--- Dataset content ---

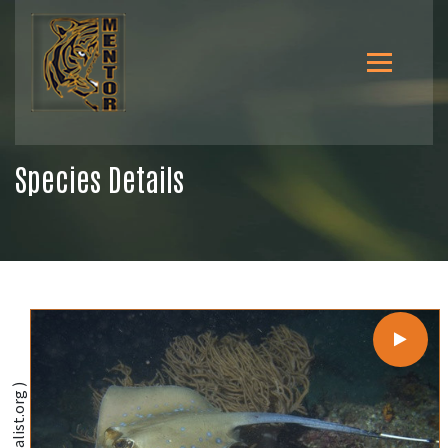
Species Details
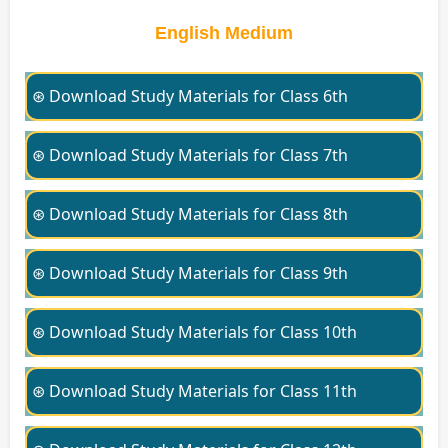
English Medium
⊛ Download Study Materials for Class 6th
⊛ Download Study Materials for Class 7th
⊛ Download Study Materials for Class 8th
⊛ Download Study Materials for Class 9th
⊛ Download Study Materials for Class 10th
⊛ Download Study Materials for Class 11th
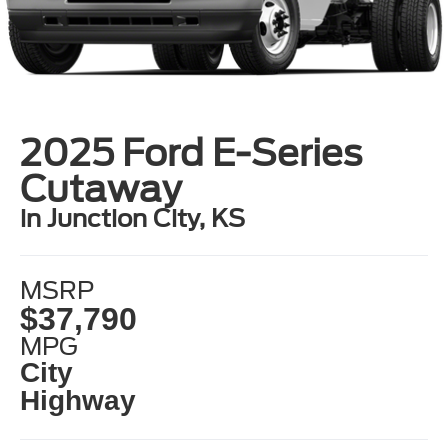
2025 Ford E-Series
Cutaway
in Junction City, KS
MSRP
$37,790
MPG
City
Highway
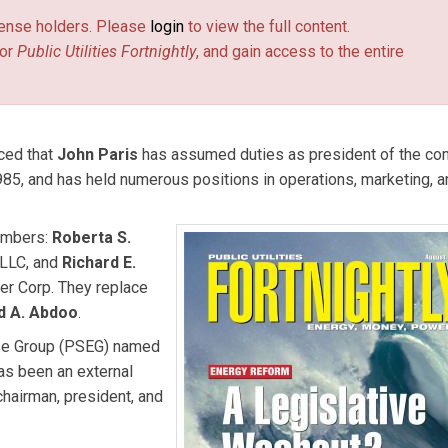
license holders. Please
login
to view the full content.
or
Public Utilities Fortnightly
, and gain access to the entire
ced that
John Paris
has assumed duties as president of the co
985, and has held numerous positions in operations, marketing, a
embers:
Roberta S.
 LLC, and
Richard E.
er Corp. They replace
d A. Abdoo
.
rise Group (PSEG) named
has been an external
chairman, president, and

--- Exercise description ---
Print each line above exactly as it appears, excluding all images.

--- Response area ---
Species Details
English Medium
⊛ Download Study Materials for Class 6th
⊛ Download Study Materials for Class 7th
⊛ Download Study Materials for Class 8th
⊛ Download Study Materials for Class 9th
⊛ Download Study Materials for Class 10th
⊛ Download Study Materials for Class 11th
2025 Ford E-Series
Cutaway
in Junction City, KS
MSRP
$37,790
MPG
City
Highway
license holders. Please
login
to view the full content.
or
Public Utilities Fortnightly
, and gain access to the entire
ced that
John Paris
has assumed duties as president of the co
985, and has held numerous positions in operations, marketing, a
embers:
Roberta S.
 LLC, and
Richard E.
er Corp. They replace
d A. Abdoo
.
rise Group (PSEG) named
has been an external
chairman, president, and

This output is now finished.